The thing is, peracetic acid isn't technically a "dissolving" agent in the traditional sense. It's a powerful oxidizer that breaks down metal surfaces through chemical reactions. This matters because the corrosion rate varies dramatically based on conditions. A 5% PAA solution at room temperature might take hours to show visible effects on copper, while the same solution heated to 60°C could produce noticeable corrosion in minutes. And that's exactly where things get complicated for industrial applications.
Copper and Its Alloys: The Most Vulnerable
Copper and copper-based alloys like brass and bronze are the most susceptible to peracetic acid attack. The oxidation process creates copper acetate, which appears as a blue-green discoloration on the metal surface. In concentrated solutions or with prolonged exposure, the corrosion can penetrate deeper, creating pitting that compromises structural integrity.
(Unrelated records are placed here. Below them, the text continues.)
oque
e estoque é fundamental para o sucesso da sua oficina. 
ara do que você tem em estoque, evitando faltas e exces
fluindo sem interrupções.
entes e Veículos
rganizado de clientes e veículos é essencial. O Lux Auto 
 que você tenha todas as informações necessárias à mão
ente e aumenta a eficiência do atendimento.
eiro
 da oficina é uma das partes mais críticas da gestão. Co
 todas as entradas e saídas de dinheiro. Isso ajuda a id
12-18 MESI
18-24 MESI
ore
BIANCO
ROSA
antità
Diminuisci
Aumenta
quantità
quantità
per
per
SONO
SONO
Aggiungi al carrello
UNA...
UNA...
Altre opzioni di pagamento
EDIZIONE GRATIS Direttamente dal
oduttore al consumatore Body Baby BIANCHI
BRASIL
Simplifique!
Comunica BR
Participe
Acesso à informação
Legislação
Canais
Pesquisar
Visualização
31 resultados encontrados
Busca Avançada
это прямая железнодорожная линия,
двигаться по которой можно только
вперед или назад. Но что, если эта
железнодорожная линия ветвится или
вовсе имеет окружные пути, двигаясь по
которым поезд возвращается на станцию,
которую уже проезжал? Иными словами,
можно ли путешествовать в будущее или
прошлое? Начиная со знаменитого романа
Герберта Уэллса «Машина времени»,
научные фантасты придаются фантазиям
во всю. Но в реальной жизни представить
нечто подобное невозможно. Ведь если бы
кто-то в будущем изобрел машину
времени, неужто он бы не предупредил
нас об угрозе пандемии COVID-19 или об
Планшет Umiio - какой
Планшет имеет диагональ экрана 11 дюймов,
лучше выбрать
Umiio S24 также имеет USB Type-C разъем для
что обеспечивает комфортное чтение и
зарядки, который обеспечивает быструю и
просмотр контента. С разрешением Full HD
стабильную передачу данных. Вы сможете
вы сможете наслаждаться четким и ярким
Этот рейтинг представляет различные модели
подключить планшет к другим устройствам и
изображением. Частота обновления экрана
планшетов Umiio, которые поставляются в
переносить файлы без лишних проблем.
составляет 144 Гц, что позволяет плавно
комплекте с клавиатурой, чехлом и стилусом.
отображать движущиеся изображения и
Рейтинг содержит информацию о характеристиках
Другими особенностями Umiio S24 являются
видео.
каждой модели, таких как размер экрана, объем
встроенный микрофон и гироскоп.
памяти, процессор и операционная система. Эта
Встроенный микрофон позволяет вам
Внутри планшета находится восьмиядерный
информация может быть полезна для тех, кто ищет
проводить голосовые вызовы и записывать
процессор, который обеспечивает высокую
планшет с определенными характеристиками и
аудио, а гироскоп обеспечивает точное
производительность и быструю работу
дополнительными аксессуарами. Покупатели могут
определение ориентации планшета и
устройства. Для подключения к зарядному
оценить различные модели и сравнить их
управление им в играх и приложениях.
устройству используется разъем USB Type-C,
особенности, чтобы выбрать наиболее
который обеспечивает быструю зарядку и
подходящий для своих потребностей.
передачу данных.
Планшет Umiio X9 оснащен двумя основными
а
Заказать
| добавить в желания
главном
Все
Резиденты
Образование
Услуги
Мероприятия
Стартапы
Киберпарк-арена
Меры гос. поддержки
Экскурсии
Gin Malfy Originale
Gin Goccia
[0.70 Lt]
Brass presents an interesting case because it's a copper-zinc alloy. Peracetic acid attacks both components but at different rates. The zinc tends to corrode more rapidly, potentially creating a spongy copper-rich surface layer. This selective leaching, called dezincification, can weaken brass fittings and valves over time. I've seen industrial equipment where brass components looked intact from the outside but crumbled when handled after PAA exposure.
Why Copper Reacts So Strongly
The reaction occurs because copper has a relatively low electrode potential, making it thermodynamically favorable for oxidation. When peracetic acid contacts copper, it donates oxygen atoms that strip electrons from the metal surface. The reaction produces copper ions that enter solution as copper acetate, while the acid itself gets reduced to acetic acid and water.
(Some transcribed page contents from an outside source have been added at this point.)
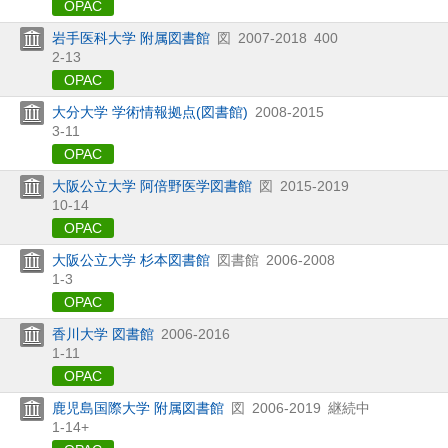
OPAC
岩手医科大学 附属図書館
図
2007-2018
400
2-13
OPAC
大分大学 学術情報拠点(図書館)
2008-2015
3-11
OPAC
大阪公立大学 阿倍野医学図書館
図
2015-2019
10-14
OPAC
大阪公立大学 杉本図書館
図書館
2006-2008
1-3
OPAC
香川大学 図書館
2006-2016
1-11
OPAC
鹿児島国際大学 附属図書館
図
2006-2019
継続中
1-14+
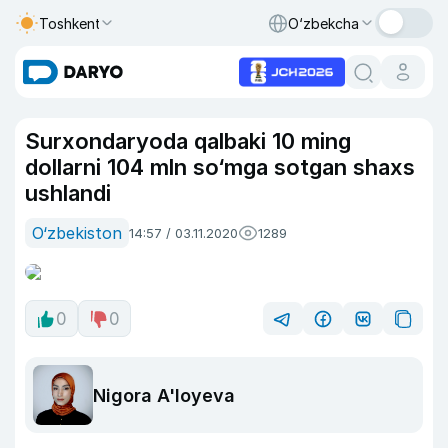
Toshkent
O‘zbekcha
Surxondaryoda qalbaki 10 ming
dollarni 104 mln so‘mga sotgan shaxs
ushlandi
O‘zbekiston
14:57 / 03.11.2020
1289
0
0
Nigora A'loyeva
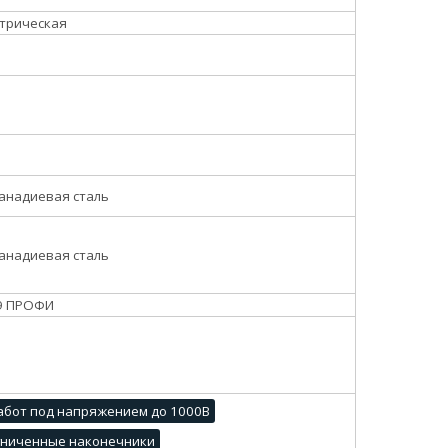
трическая
анадиевая сталь
анадиевая сталь
9 ПРОФИ
абот под напряжением до 1000В
гниченные наконечники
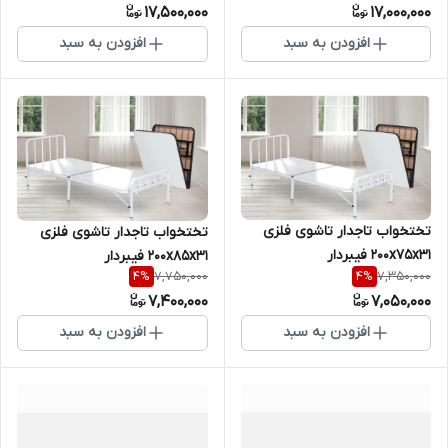
17,500,000
17,000,000
افزودن به سبد
افزودن به سبد
تختخواب تاجدار تاشوی فلزی
تختخواب تاجدار تاشوی فلزی
200x75x31 فیبردار
200x85x31 فیبردار
7,750,000
7,350,000
4
%
4
%
7,400,000
7,050,000
افزودن به سبد
افزودن به سبد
Temperature accelerates this process significantly. Every 10°C increase roughly doubles the reaction rate. So a process running at 40°C versus 20°C might experience four times faster corrosion. Add agitation or circulation, and you're looking at even more aggressive attack due to constant fresh acid contact with the metal surface.
Aluminum: Reactive but Protective
Aluminum presents a more complex scenario. Pure aluminum reacts vigorously with peracetic acid, but the reaction often self-limits due to oxide layer formation. When aluminum first contacts the acid, it oxidizes rapidly, creating a thin aluminum oxide layer that actually protects the underlying metal from further attack.
This passive layer explains why aluminum sometimes appears unaffected by peracetic acid exposure, even when the reaction is thermodynamically favorable. The catch is that this protection isn't absolute. If the oxide layer gets scratched or if the acid is particularly concentrated, fresh aluminum becomes exposed and the corrosion cycle restarts.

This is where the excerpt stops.